Some might also wonder if, as an already isolated community, this method of matchmaking presents greater risk if a young man has problems with abuse or other troubles.
"I think that's not really a courtship issue," says Rebekah Bertram. "That's kind of an anything issue. Because you can date and marry somebody like that. And you can potentially court and marry somebody like that. But if you court and marry somebody like that, the guy is really concealing himself."
In fact, they argue, courtship is even safer than dating blindly, because the whole family evaluates the guy. Some fathers require more background checks than the Brady Bill. For example, Sarah says her dad contacted her husband's pastor and friends in the process of their courtship.
Yet some of the courtship foundations may be more spin than fact.
Sally Lloyd, co-author of Courtship and an expert on dating, says that the causative link between dating and divorce is mistaken -- it ignores the economic context that's enabled this social shift.
"When [marriage] is based on love, you have a higher divorce rate. When it's based on an alliance of two families or economics, or when you have really tight constraints against divorce -- you say, 'Divorce is against our religion' or whatever -- then, if love's not there, you stay together anyway," she says. "You stayed in loveless marriages or in bad marriages or in violent marriages."
Jeramy Clark, a youth pastor in San Diego and author of the Harris-rebuttal I Gave Dating a Chance: A Biblical Perspective to Balance the Extremes, says that rejecting dating altogether is "chucking out the baby with the bath water." He believes in dating -- a modest, Christian approach to dating -- and says he's seen two types of potential dangers with courtship.
One is that parental control can turn into a chokehold, driving courtship-bound children in the opposite direction.
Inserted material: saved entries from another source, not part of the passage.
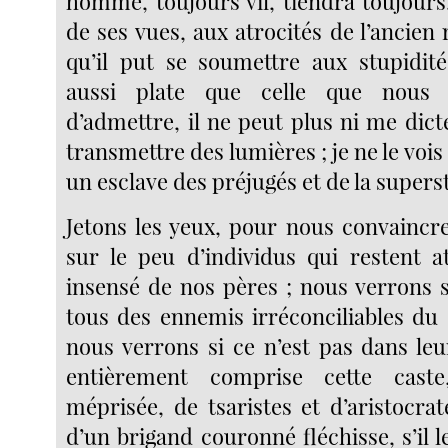
homme, toujours vil, tiendra toujours
de ses vues, aux atrocités de l’ancien 
qu’il put se soumettre aux stupidité
aussi plate que celle que nous a
d’admettre, il ne peut plus ni me dict
transmettre des lumières ; je ne le vo
un esclave des préjugés et de la superst
Jetons les yeux, pour nous convaincre
sur le peu d’individus qui restent a
insensé de nos pères ; nous verrons s
tous des ennemis irréconciliables du 
nous verrons si ce n’est pas dans le
entièrement comprise cette caste
méprisée, de tsaristes et d’aristocrat
d’un brigand couronné fléchisse, s’il l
He notes one example of a closely guarded girl who veered toward extreme rebellion: hooking up, shacking up and getting knocked up by a boyfriend. The other extreme, he says, finds some girls involved with courtship deciding not to talk to guys at all anymore.
"Dating is a scary thing," says Clark. "It's letting go of your child in some ways into an unknown.
"My question all along," he asks, "is why do we think that going back a few hundred years and adapting that is the right thing?"
8. Congratulations, you may now (finally) kiss the bride
Interestingly, all of the four elder McMinn girls wound up marrying guys who attended public school and didn't come from courtship families. (Although they learned and adapted to Tom's rules.) The daughters now live in different cities around Texas, have kids of their own and, as Mom and Dad taught them growing up, uphold the role of homemaker without giving a thought to being working mothers.
"When they got married, one of the things I kinda symbolically did with my son-in-laws, besides collecting all my daughters' credit cards, was I kinda put her hand in his and said, 'She's your baby now,' " says Tom. "It was a total transfer of power. It was like one cell plant dividing...Your husband is your leader."
Most people see history as a zero-sum game. What is lost by tradition is gained by progress; what power loses, choice gains. In the culture wars of today's America, courtship is one more way to recover that lost ground.
Most of the parents consulted for this story themselves dated when they were younger. They see no apparent contradiction in depriving their children of a choice they had. They, of course, see it the opposite way: They're insulating their kids from the perils of freedom. And this, you see, is progress. The proof?
When Tom and Dianne's grandchildren become of marriageable age, they will go through courtship as well.
"We want to make sure we know what goes in [our son] Tommy," says Rebekah, "and what comes out."